» Work instruction
Pictures aside, each entry has to be returned exactly as it stands.

Page images and extracted text

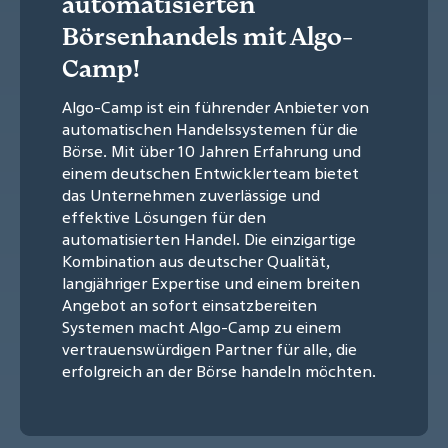
automatisierten
Börsenhandels mit Algo-
Camp!
Algo-Camp ist ein führender Anbieter von
automatischen Handelssystemen für die
Börse. Mit über 10 Jahren Erfahrung und
einem deutschen Entwicklerteam bietet
das Unternehmen zuverlässige und
effektive Lösungen für den
automatisierten Handel. Die einzigartige
Kombination aus deutscher Qualität,
langjähriger Expertise und einem breiten
Angebot an sofort einsatzbereiten
Systemen macht Algo-Camp zu einem
vertrauenswürdigen Partner für alle, die
erfolgreich an der Börse handeln möchten.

» Completed exercise
automatisierten
Börsenhandels mit Algo-
Camp!
Algo-Camp ist ein führender Anbieter von
automatischen Handelssystemen für die
Börse. Mit über 10 Jahren Erfahrung und
einem deutschen Entwicklerteam bietet
das Unternehmen zuverlässige und
effektive Lösungen für den
automatisierten Handel. Die einzigartige
Kombination aus deutscher Qualität,
langjähriger Expertise und einem breiten
Angebot an sofort einsatzbereiten
Systemen macht Algo-Camp zu einem
vertrauenswürdigen Partner für alle, die
erfolgreich an der Börse handeln möchten.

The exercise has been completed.